Planned downtime for Monday, September 10

On Monday, September 10, 2007 at around noon Arizona time (3pm Eastern, 7pm UTC), we will temporarily shut down our entire network to complete a migration of our equipment to a new datacenter. We anticipate that it will take four to eight hours to complete the move. All our services will be offline during that time.

Q. Why are you moving your datacenter?

We have been collocated with Limelight Networks since our inception in 2002. While Limelight is an excellent network, and their newest datacenters are works of art, we have run into a number of issues that have conspired to push us in a different direction:

1) Limelight recently completed a successful IPO based on their highly successful and incredibly awesome CDN service, and as such they are now almost exclusively focused on that service. In fact, they no longer offer collocation as a product for companies like us. We do not want to find ourself in a position where we cannot expand because the facilities are no longer available.

2) At Limelight, they run the datacenter and they are our only Internet carrier. While that’s very convenient for us, it’s putting all our eggs in one basket, which is not good for redundancy. We need (and have obtained) a carrier-neutral facility that will enable us to connect directly to as many carriers as we like, improving our overall reliability and also empowering us to do things like cherry-pick carriers that will improve overseas connectivity.

3) With multiple carriers, we will be able to request our own IP assignments directly from ARIN, which will remove our exposure to certain types of problems caused by routing issues on other networks.

4) We will be behind dedicated hot-failover routers and firewalls under our control, which will improve our reliability and enable us to react much more quickly to DDOS attacks, eliminating an entire class of such attacks through proactive filtering, and mitigating the rest much more quickly because we will be able to do it ourselves without depending on any third party.

5) We will be retiring some legacy equipment that is constraining our network performance but is too critical and too deeply wired in to address any other way.

6) We will be deploying an infrastructure capable of scaling to at least 10Gbps.

As you can see, this move represents us stepping up and taking control over a lot of areas where we have previously been dependent on others.

Q. Why are you moving your datacenter now?

In July and August, we experienced an unacceptable number of reliability issues. While the causes of these issues were almost exclusively not “our fault” and factors beyond our control (DDOS attacks, routing problems at relatively distant carriers, etc.), at some point it becomes our fault for not taking control of those factors, which is what this move is doing for us.

Q. Why will the downtime be so long?

While we can’t say for certain how long it will take, here are some of the reasons we estimate it will take so long:

1) It’s a lot of equipment.

2) We are actually consolidating two datacenters into one.

3) Virtually all of our production infrastructure equipment (routers & switches) will have to be completely reconfigured on the fly.

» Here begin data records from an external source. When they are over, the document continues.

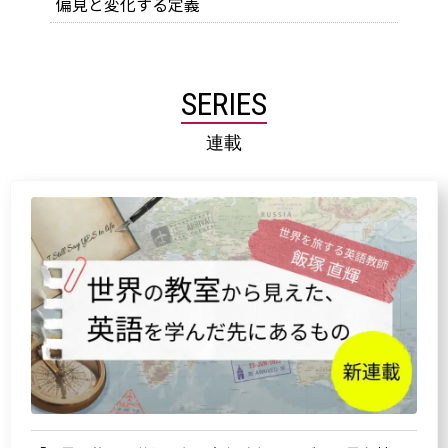
偏見と変化する定義
SERIES
連載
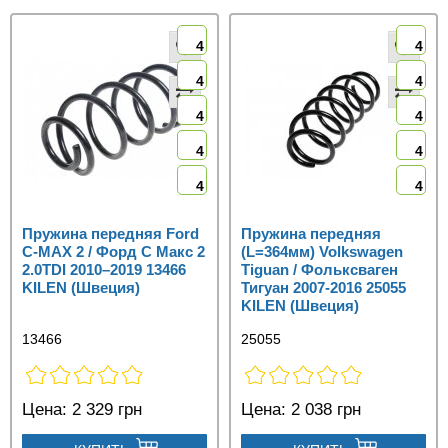
4
4
4
4
4
4
4
4
4
4
Пружина передняя Ford
Пружина передняя
C‑MAX 2 / Форд С Макс 2
(L=364мм) Volkswagen
2.0TDI 2010–2019 13466
Tiguan / Фольксваген
KILEN (Швеция)
Тигуан 2007-2016 25055
KILEN (Швеция)
13466
25055
Цена:
2 329 грн
Цена:
2 038 грн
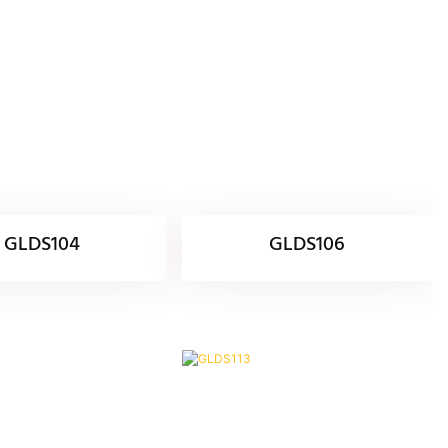
GLDS104
GLDS106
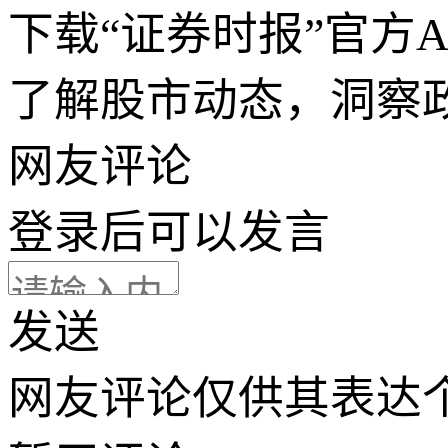
下载“证券时报”官方
了解股市动态，洞察
网友评论
登录
后可以发言
发送
网友评论仅供其表达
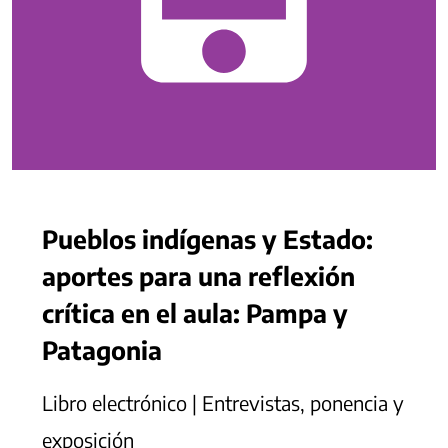
Pueblos indígenas y Estado:
aportes para una reflexión
crítica en el aula: Pampa y
Patagonia
Libro electrónico | Entrevistas, ponencia y
exposición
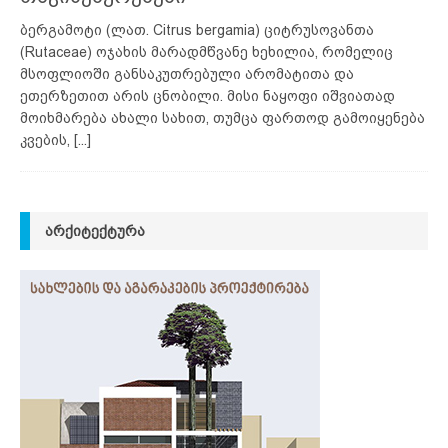
ბერგამოტი (ლათ. Citrus bergamia) ციტრუსოვანთა
(Rutaceae) ოჯახის მარადმწვანე ხეხილია, რომელიც
მსოფლიოში განსაკუთრებული არომატითა და
ეთერზეთით არის ცნობილი. მისი ნაყოფი იშვიათად
მოიხმარება ახალი სახით, თუმცა ფართოდ გამოიყენება
კვების,
[...]
ᲐᲠᲥᲘᲢᲔᲥᲢᲣᲠᲐ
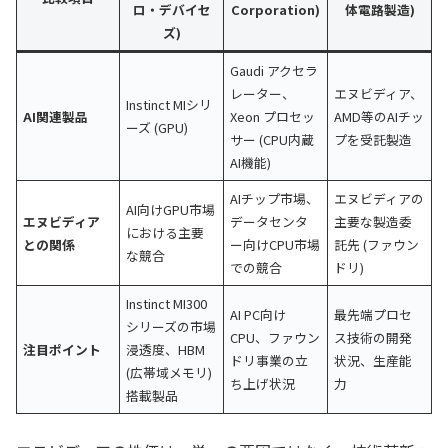
ロ・デバイセ
Corporation)
体電路製造)
ズ)
Gaudi アクセラ
レーター、
エヌビディア、
Instinct MIシリ
AI関連製品
Xeon プロセッ
AMD等のAIチッ
ーズ (GPU)
サー (CPU内蔵
プを受託製造
AI機能)
AIチップ市場、
エヌビディアの
AI向けGPU市場
エヌビディア
データセンタ
主要な製造委
における主要
との関係
ー向けCPU市場
託先 (ファウン
な競合
での競合
ドリ)
Instinct MI300
AI PC向け
最先端プロセ
シリーズの市場
CPU、ファウン
ス技術の開発
注目ポイント
浸透度、HBM
ドリ事業の立
状況、生産能
(広帯域メモリ)
ち上げ状況
力
搭載製品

4) We have to make two trips to ensure that we don’t have every copy of our members’ data in the same truck at the same time.

5) It’s much better to set a realistic, conservative timeline than try to rush things and wind up making a critical mistake.

Q. Why didn’t you find a way to do this without downtime?

Anticipating the need to expand, we spent several months trying to plan a way to do a move without affecting service. In fact, we have already moved roughly a third of our equipment with relatively little impact. (Example: our services are supposed to all be N+2 redundant, but right now all the +2’s are at the new building, leaving us not a lot of margin for error.)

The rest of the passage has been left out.